WHAT WE’RE READING THIS WEEK
In an article in Stanford Law Review, Erin A Scharff and Joshua Sellers, law professors at Arizona State University, examined structural preemption, the means by which a state government displaces a local government’s autonomy over designing or changing its government institutions and processes for political participation. Arizona, for example, structurally preempted the city of Tempe, Arizona from implementing an ordinance requiring disclosures of large election donations after the Arizona legislature passed a conflicting bill. Instead, Arizona required the city to follow its bill. Scharff and Sellers argued that state officials, courts, and scholars should consider four key values—administrative cost, democratic accountability, democratic deliberation, and pluralism—when evaluating preemption disputes. A values-based approach, Scharff and Sellers noted, would highlight the political consequences of structural preemption for citizens better than the evaluative methods traditionally used by courts.
In an issue brief, Janet Weiner, co-director for health policy at the Leonard Davis Institute of Health Economics at the University of Pennsylvania, developed an overview of state and international long-term care programs to provide long-term care financing solutions to federal policymakers. Weiner and her coauthors explained that the current federal system in the United States leaves many people responsible for financing long-term care themselves. After analyzing long-term care financing solutions, Weiner and her coauthors offered policy recommendations for the alleviation of the financial and caregiving burden associated with long-term care.

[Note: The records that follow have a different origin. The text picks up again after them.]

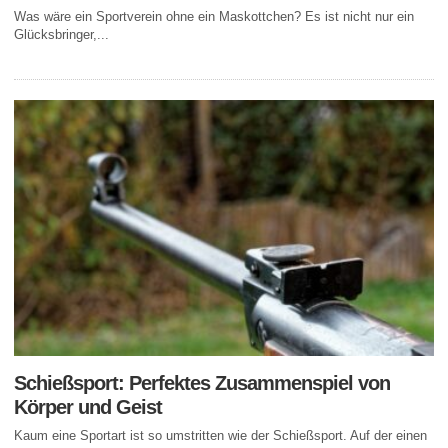
Was wäre ein Sportverein ohne ein Maskottchen? Es ist nicht nur ein
Glücksbringer,...
Schießsport: Perfektes Zusammenspiel von
Körper und Geist
Kaum eine Sportart ist so umstritten wie der Schießsport. Auf der einen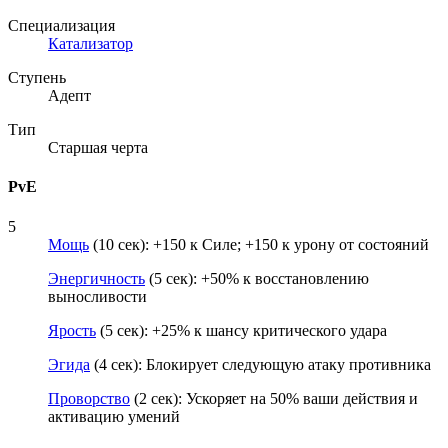
Специализация
Катализатор
Ступень
Адепт
Тип
Старшая черта
PvE
5
Мощь
(10 сек): +150 к Силе; +150 к урону от состояний
Энергичность
(5 сек): +50% к восстановлению
выносливости
Ярость
(5 сек): +25% к шансу критического удара
Эгида
(4 сек): Блокирует следующую атаку противника
Проворство
(2 сек): Ускоряет на 50% ваши действия и
активацию умений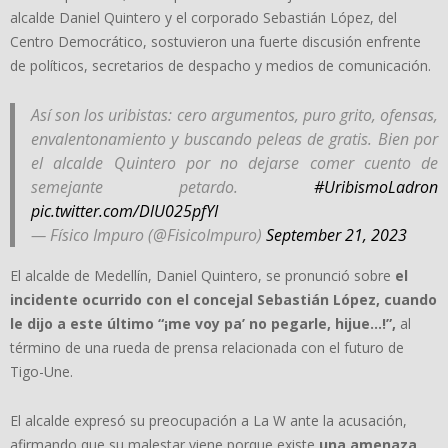
alcalde Daniel Quintero y el corporado Sebastián López, del
Centro Democrático, sostuvieron una fuerte discusión enfrente
de políticos, secretarios de despacho y medios de comunicación.
Así son los uribistas: cero argumentos, puro grito, ofensas,
envalentonamiento y buscando peleas de gratis. Bien por
el alcalde Quintero por no dejarse comer cuento de
semejante petardo.
#UribismoLadron
pic.twitter.com/DlU025pfYI
— Físico Impuro (@FisicoImpuro)
September 21, 2023
El alcalde de Medellín, Daniel Quintero, se pronunció sobre
el
incidente ocurrido con el concejal Sebastián López, cuando
le dijo a este último “¡me voy pa’ no pegarle, hijue…!”,
al
término de una rueda de prensa relacionada con el futuro de
Tigo-Une.
El alcalde expresó su preocupación a La W ante la acusación,
afirmando que su malestar viene porque existe
una amenaza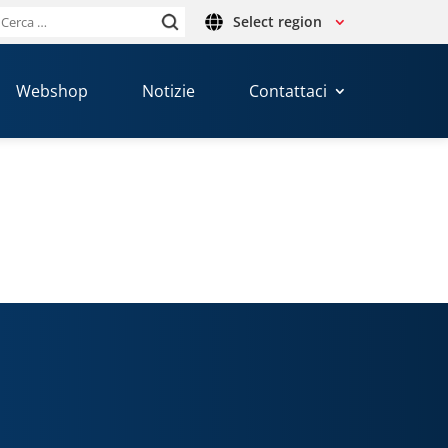
Select region
Ricerca
per:
Webshop
Notizie
Contattaci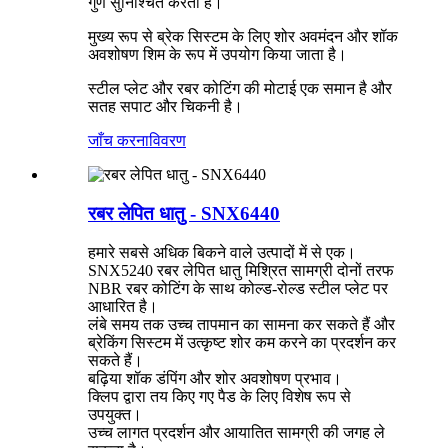
गुण सुनिश्चित करता है।
मुख्य रूप से ब्रेक सिस्टम के लिए शोर अवमंदन और शॉक
अवशोषण शिम के रूप में उपयोग किया जाता है।
स्टील प्लेट और रबर कोटिंग की मोटाई एक समान है और
सतह सपाट और चिकनी है।
जाँच करना
विवरण
रबर लेपित धातु - SNX6440
हमारे सबसे अधिक बिकने वाले उत्पादों में से एक।
SNX5240 रबर लेपित धातु मिश्रित सामग्री दोनों तरफ
NBR रबर कोटिंग के साथ कोल्ड-रोल्ड स्टील प्लेट पर
आधारित है।
लंबे समय तक उच्च तापमान का सामना कर सकते हैं और
ब्रेकिंग सिस्टम में उत्कृष्ट शोर कम करने का प्रदर्शन कर
सकते हैं।
बढ़िया शॉक डंपिंग और शोर अवशोषण प्रभाव।
क्लिप द्वारा तय किए गए पैड के लिए विशेष रूप से
उपयुक्त।
उच्च लागत प्रदर्शन और आयातित सामग्री की जगह ले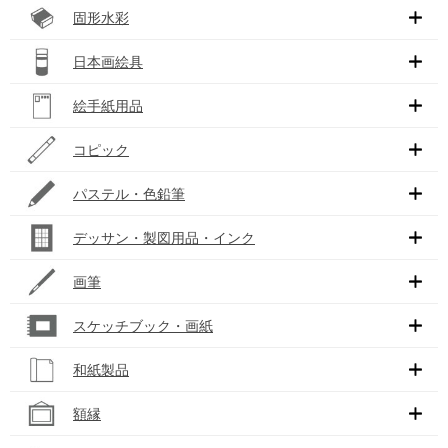
固形水彩
日本画絵具
絵手紙用品
コピック
パステル・色鉛筆
デッサン・製図用品・インク
画筆
スケッチブック・画紙
和紙製品
額縁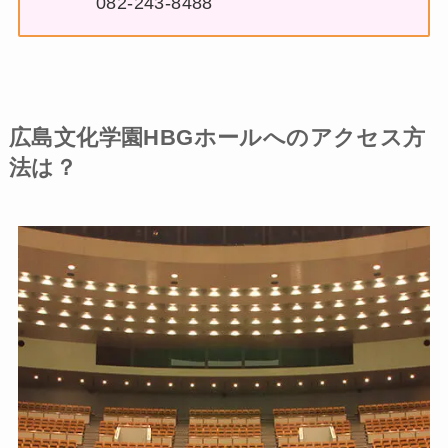
082-243-8488
広島文化学園HBGホールへのアクセス方
法は？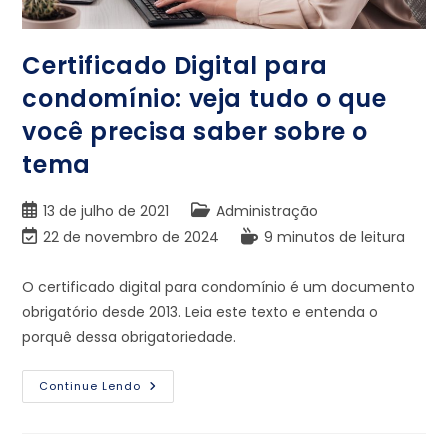
Certificado Digital para
condomínio: veja tudo o que
você precisa saber sobre o
tema
13 de julho de 2021
Administração
22 de novembro de 2024
9 minutos de leitura
O certificado digital para condomínio é um documento
obrigatório desde 2013. Leia este texto e entenda o
porquê dessa obrigatoriedade.
Continue Lendo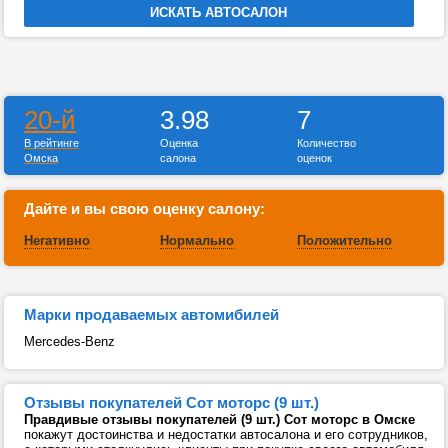
20-й
3.98
7
В рейтинге
Оценка
Количество
Омска
салона
оценок
Дайте и вы свою оценку салону:
Негативно
Нормально
Положительно
Марки продаваемых автомибилей
Mercedes-Benz
Отзывы покупателей Сот моторс (9 шт.)
Правдивые отзывы покупателей (9 шт.) Сот моторс в Омске
покажут достоинства и недостатки автосалона и его сотрудников,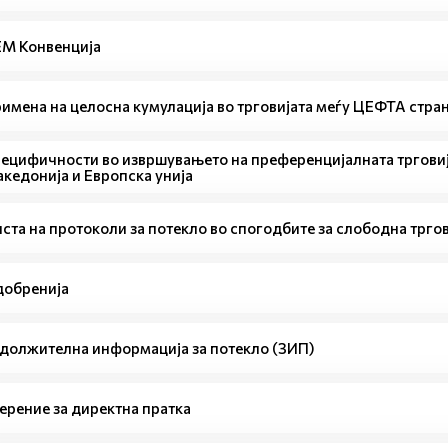
М Конвенција
имена на целосна кумулација во трговијата меѓу ЦЕФТА стра
ецифичности во извршувањето на преференцијалната трговиј
кедонија и Европска унија
ста на протоколи за потекло во спогодбите за слободна тргов
обренија
должителна информација за потекло (ЗИП)
ерение за директна пратка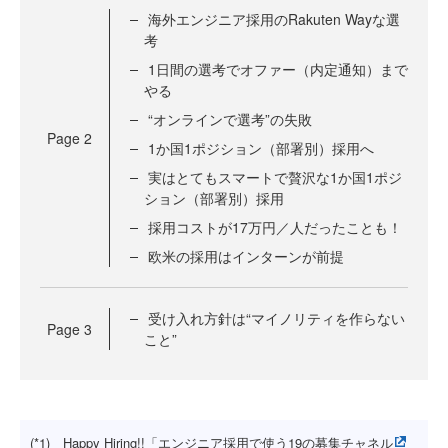
海外エンジニア採用のRakuten Wayな選
考
1日間の選考でオファー（内定通知）まで
やる
“オンラインで選考”の失敗
Page
2
1か国1ポジション（部署別）採用へ
実はとてもスマートで贅沢な1か国1ポジ
ション（部署別）採用
採用コストが17万円／人だったことも！
欧米の採用はインターンが前提
受け入れ方針は“マイノリティを作らない
Page
3
こと”
(*1) Happy Hiring!!「エンジニア採用で使う19の募集チャネル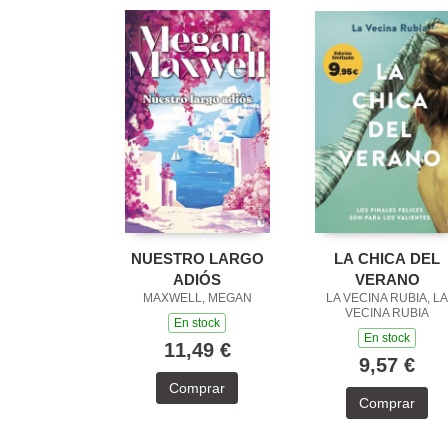
NUESTRO LARGO
LA CHICA DEL
ADIÓS
VERANO
MAXWELL, MEGAN
LA VECINA RUBIA, LA
VECINA RUBIA
En stock
En stock
11,49 €
9,57 €
Comprar
Comprar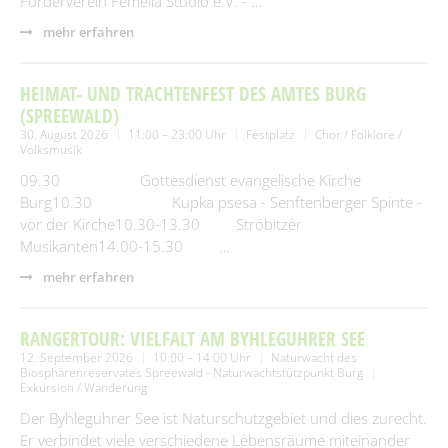
Förderverein Femella Studio e.V. - …
mehr erfahren
HEIMAT- UND TRACHTENFEST DES AMTES BURG
(SPREEWALD)
30. August 2026
11:00 – 23:00 Uhr
Festplatz
Chor / Folklore /
Volksmusik
09.30 Gottesdienst evangelische Kirche
Burg10.30 Kupka psesa - Senftenberger Spinte -
vor der Kirche10.30-13.30 Ströbitzer
Musikanten14.00-15.30 …
mehr erfahren
RANGERTOUR: VIELFALT AM BYHLEGUHRER SEE
12. September 2026
10:00 – 14:00 Uhr
Naturwacht des
Biosphärenreservates Spreewald - Naturwachtstützpunkt Burg
Exkursion / Wanderung
Der Byhleguhrer See ist Naturschutzgebiet und dies zurecht.
Er verbindet viele verschiedene Lebensräume miteinander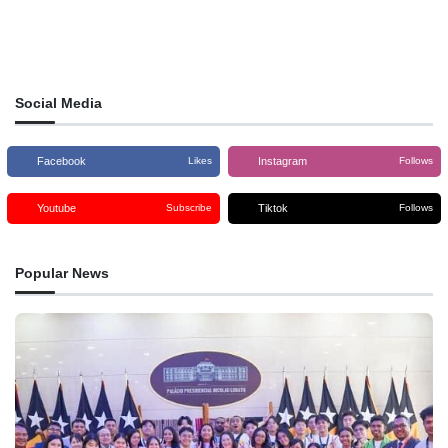
Social Media
Facebook
Instagram
Likes
Follows
Youtube
Tiktok
Subscribe
Follows
Popular News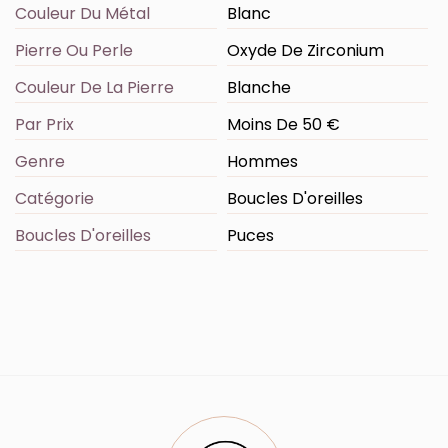
Couleur Du Métal
Blanc
Pierre Ou Perle
Oxyde De Zirconium
Couleur De La Pierre
Blanche
Par Prix
Moins De 50 €
Genre
Hommes
Catégorie
Boucles D'oreilles
Boucles D'oreilles
Puces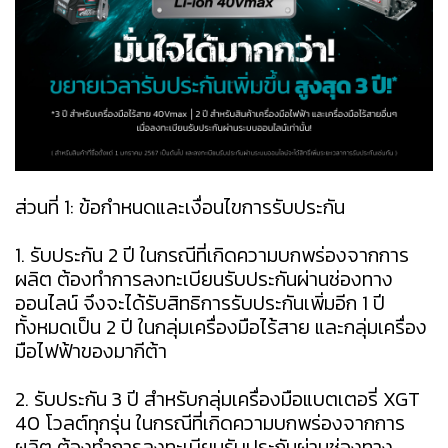
ส่วนที่ 1: ข้อกำหนดและเงื่อนไขการรับประกัน
1. รับประกัน 2 ปี ในกรณีที่เกิดความบกพร่องจากการ
ผลิต ต้องทำการลงทะเบียนรับประกันผ่านช่องทาง
ออนไลน์ จึงจะได้รับสิทธิการรับประกันเพิ่มอีก 1 ปี
ทั้งหมดเป็น 2 ปี ในกลุ่มเครื่องมือไร้สาย และกลุ่มเครื่อง
มือไฟฟ้าของมากีต้า
2. รับประกัน 3 ปี สำหรับกลุ่มเครื่องมือแบตเตอรี่ XGT
40 โวลต์ทุกรุ่น ในกรณีที่เกิดความบกพร่องจากการ
ผลิต ต้องทำการลงทะเบียนรับประกันผ่านช่องทาง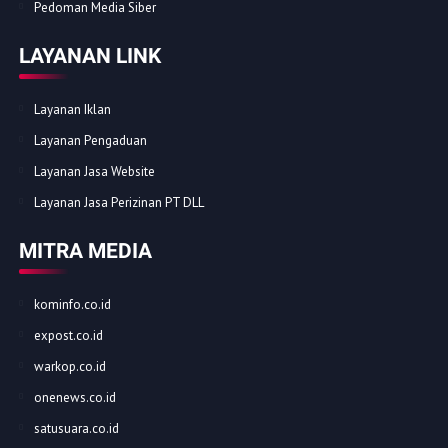
Pedoman Media Siber
LAYANAN LINK
Layanan Iklan
Layanan Pengaduan
Layanan Jasa Website
Layanan Jasa Perizinan PT DLL
MITRA MEDIA
kominfo.co.id
expost.co.id
warkop.co.id
onenews.co.id
satusuara.co.id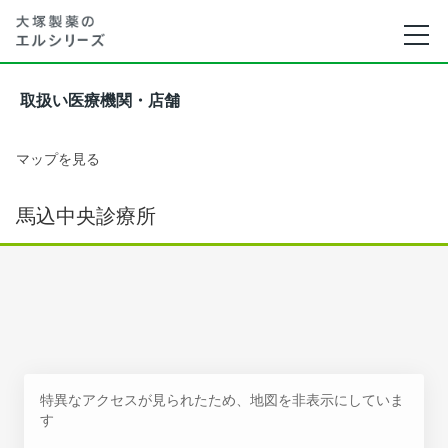
取扱い医療機関・店舗
マップを見る
馬込中央診療所
特異なアクセスが見られたため、地図を非表示にしていま
す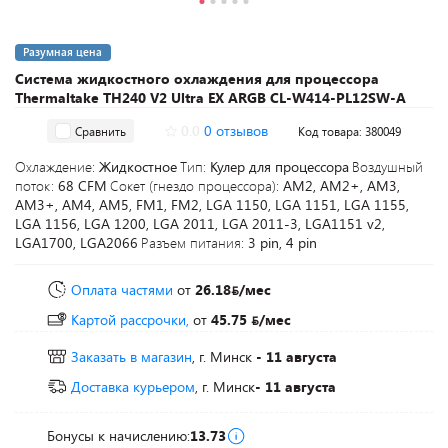
Разумная цена
Система жидкостного охлаждения для процессора
Thermaltake TH240 V2 Ultra EX ARGB CL-W414-PL12SW-A
0.0
0 отзывов
Сравнить
Код товара: 380049
Охлаждение:
Жидкостное
Тип:
Кулер для процессора
Воздушный
поток:
68 CFM
Сокет (гнездо процессора):
AM2, AM2+, AM3,
AM3+, AM4, AM5, FM1, FM2, LGA 1150, LGA 1151, LGA 1155,
LGA 1156, LGA 1200, LGA 2011, LGA 2011-3, LGA1151 v2,
LGA1700, LGA2066
Разъем питания:
3 pin, 4 pin
Оплата частями
от
26.18
/мес
Картой рассрочки,
от
45.75
/мес
Заказать в магазин
, г. Минск
- 11 августа
Доставка курьером
, г. Минск
- 11 августа
Бонусы к начислению:
13.73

In an article in The Journal of Things We Like (Lots), Jack Beermann, professor at the Boston University School of Law, drew a comparison between the challenges faced by patent examiners and those faced by regulatory agencies. Beerman cited research by Jennifer Freilich, a professor at the Fordham University School of Law, who argued that less deference should be given to U.S. Patent and Trademark Office determinations when challenged in court because patent examiners must rely upon voluminous disclosures and biased information provided by applicants when granting patents. Beerman argued that this informational challenge is comparable to that of administrative agencies, which frequently must review mountains of comments on a proposed rule. Beerman suggested that administrative law scholars consider this similarity when thinking about how much deference should be given to administrative agency rulings.
In an essay in The Regulatory Review, Susan Dudley, director of the George Washington University Regulatory Studies Center, argued that the public comment process on proposed regulations has provided stability and democratic accountability over the past decade. Dudley observed that recent presidential administrations have held significant policymaking power compared to Congress. She explained that after the Clinton Administration’s 1993 Executive Order 12,866, which required the Office of Information and Regulatory Affairs to review all significant regulatory actions, has remained largely unchanged. Dudley argued that by giving Presidents control over administrative agencies’ actions, the process of centralized review forces bureaucratic institutions to reflect democratic preferences.